▶ _Data supplied_:
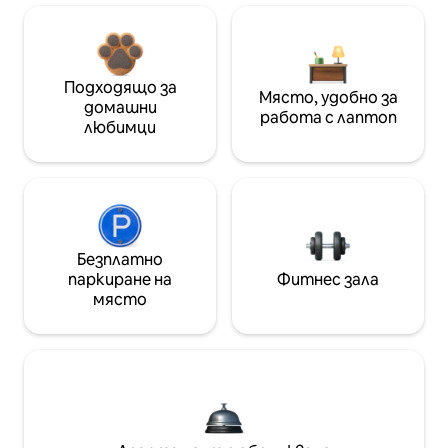
Подходящо за
Място, удобно за
домашни
работа с лаптоп
любимци
Безплатно
паркиране на
Фитнес зала
място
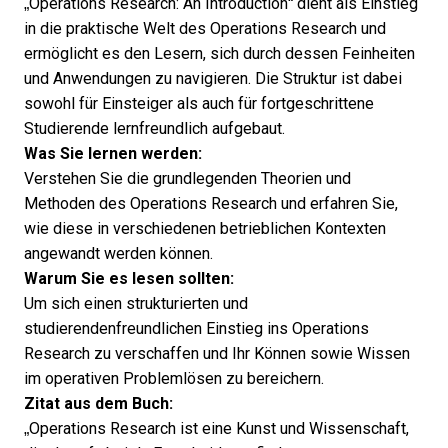
„Operations Research: An Introduction“ dient als Einstieg
in die praktische Welt des Operations Research und
ermöglicht es den Lesern, sich durch dessen Feinheiten
und Anwendungen zu navigieren. Die Struktur ist dabei
sowohl für Einsteiger als auch für fortgeschrittene
Studierende lernfreundlich aufgebaut.
Was Sie lernen werden:
Verstehen Sie die grundlegenden Theorien und
Methoden des Operations Research und erfahren Sie,
wie diese in verschiedenen betrieblichen Kontexten
angewandt werden können.
Warum Sie es lesen sollten:
Um sich einen strukturierten und
studierendenfreundlichen Einstieg ins Operations
Research zu verschaffen und Ihr Können sowie Wissen
im operativen Problemlösen zu bereichern.
Zitat aus dem Buch:
„Operations Research ist eine Kunst und Wissenschaft,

▶ _Action item_: Excluding all pictures, reproduce the records exactly as they appear above.

▶ _Solution for this task_:
Подходящо за
Място, удобно за
домашни
работа с лаптоп
любимци
Безплатно
паркиране на
Фитнес зала
място
„Operations Research: An Introduction“ dient als Einstieg
in die praktische Welt des Operations Research und
ermöglicht es den Lesern, sich durch dessen Feinheiten
und Anwendungen zu navigieren. Die Struktur ist dabei
sowohl für Einsteiger als auch für fortgeschrittene
Studierende lernfreundlich aufgebaut.
Was Sie lernen werden:
Verstehen Sie die grundlegenden Theorien und
Methoden des Operations Research und erfahren Sie,
wie diese in verschiedenen betrieblichen Kontexten
angewandt werden können.
Warum Sie es lesen sollten:
Um sich einen strukturierten und
studierendenfreundlichen Einstieg ins Operations
Research zu verschaffen und Ihr Können sowie Wissen
im operativen Problemlösen zu bereichern.
Zitat aus dem Buch:
„Operations Research ist eine Kunst und Wissenschaft,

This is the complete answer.